:: What you are asked to do ::
Within the listing that follows, state how many lines include the word "racskai"; write only that number.

● ● ● ● ●

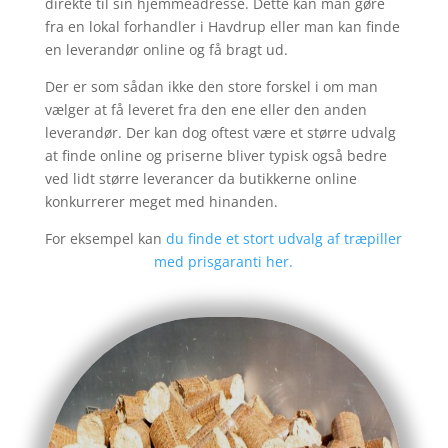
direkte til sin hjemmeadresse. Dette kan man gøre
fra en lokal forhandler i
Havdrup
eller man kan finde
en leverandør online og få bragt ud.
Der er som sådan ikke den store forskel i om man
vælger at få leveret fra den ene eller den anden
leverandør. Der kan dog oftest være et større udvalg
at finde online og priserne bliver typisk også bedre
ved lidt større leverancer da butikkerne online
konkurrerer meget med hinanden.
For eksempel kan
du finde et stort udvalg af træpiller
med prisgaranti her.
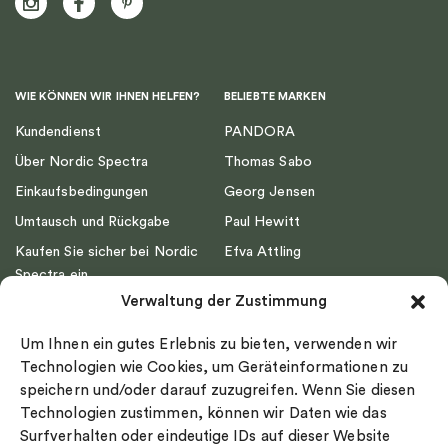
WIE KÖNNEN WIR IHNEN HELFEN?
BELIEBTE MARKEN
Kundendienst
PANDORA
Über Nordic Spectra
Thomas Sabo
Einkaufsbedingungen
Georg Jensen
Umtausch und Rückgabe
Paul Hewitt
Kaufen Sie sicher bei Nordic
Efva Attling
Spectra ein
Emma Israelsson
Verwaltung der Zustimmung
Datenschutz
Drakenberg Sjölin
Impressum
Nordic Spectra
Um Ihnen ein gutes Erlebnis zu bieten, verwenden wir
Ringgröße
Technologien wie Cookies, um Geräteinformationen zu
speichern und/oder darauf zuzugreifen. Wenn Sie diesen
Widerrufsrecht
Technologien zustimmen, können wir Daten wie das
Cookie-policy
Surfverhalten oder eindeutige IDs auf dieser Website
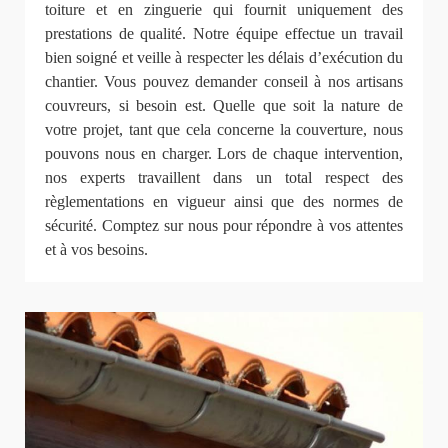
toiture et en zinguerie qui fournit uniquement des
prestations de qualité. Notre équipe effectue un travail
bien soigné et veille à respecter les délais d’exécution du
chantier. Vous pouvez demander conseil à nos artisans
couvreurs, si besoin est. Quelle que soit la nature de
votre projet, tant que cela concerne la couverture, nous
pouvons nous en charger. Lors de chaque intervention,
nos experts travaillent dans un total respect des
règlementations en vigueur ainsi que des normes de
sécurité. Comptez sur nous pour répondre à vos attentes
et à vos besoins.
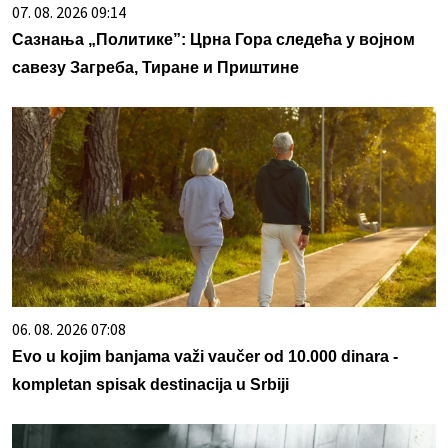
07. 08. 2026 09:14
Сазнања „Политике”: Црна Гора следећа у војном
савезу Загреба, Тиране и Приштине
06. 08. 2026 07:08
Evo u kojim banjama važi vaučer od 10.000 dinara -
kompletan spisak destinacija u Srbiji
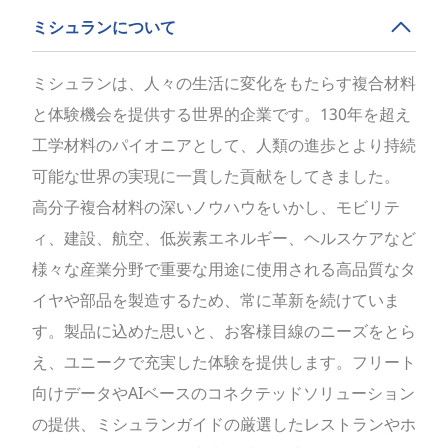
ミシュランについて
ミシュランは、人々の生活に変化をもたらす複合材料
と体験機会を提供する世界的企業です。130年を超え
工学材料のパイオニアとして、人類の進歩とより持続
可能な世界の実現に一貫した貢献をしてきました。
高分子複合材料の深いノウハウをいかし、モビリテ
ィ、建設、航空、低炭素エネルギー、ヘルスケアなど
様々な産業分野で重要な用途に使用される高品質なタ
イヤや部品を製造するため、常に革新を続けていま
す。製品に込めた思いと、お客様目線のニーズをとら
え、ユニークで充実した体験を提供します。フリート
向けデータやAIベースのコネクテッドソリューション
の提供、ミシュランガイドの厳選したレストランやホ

● ● ● ● ●

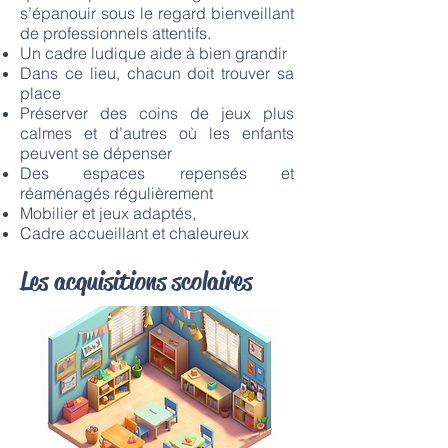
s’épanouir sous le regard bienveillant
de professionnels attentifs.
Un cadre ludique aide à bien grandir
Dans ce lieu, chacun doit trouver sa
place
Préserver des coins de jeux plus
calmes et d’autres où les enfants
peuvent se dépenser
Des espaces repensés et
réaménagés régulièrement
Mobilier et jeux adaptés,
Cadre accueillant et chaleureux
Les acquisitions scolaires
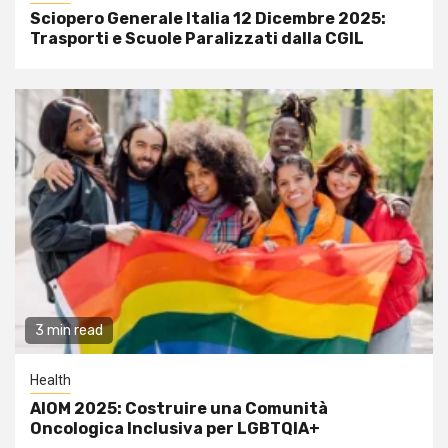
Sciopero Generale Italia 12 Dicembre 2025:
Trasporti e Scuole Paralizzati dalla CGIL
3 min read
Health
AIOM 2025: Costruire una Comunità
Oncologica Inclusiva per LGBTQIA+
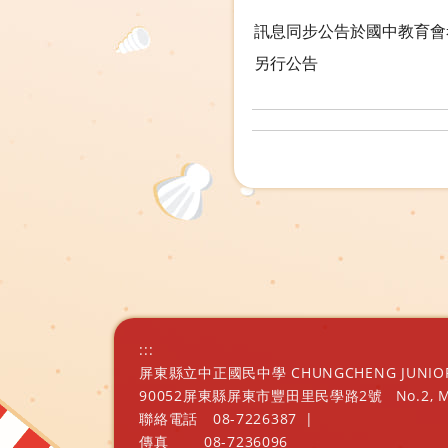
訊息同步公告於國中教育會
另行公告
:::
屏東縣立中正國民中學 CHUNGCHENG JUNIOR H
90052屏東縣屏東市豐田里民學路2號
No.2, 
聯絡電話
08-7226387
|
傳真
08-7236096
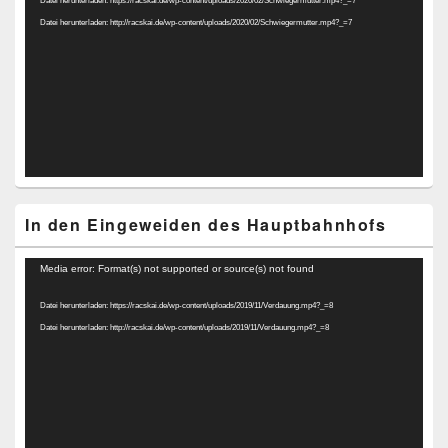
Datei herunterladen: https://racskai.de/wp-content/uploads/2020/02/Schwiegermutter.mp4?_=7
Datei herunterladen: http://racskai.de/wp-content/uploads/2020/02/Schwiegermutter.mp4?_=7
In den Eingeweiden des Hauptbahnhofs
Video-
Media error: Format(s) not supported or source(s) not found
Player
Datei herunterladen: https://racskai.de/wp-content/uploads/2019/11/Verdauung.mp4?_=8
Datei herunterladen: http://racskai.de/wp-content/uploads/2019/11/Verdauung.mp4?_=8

● ● ● ● ●

:: Answer box ::
4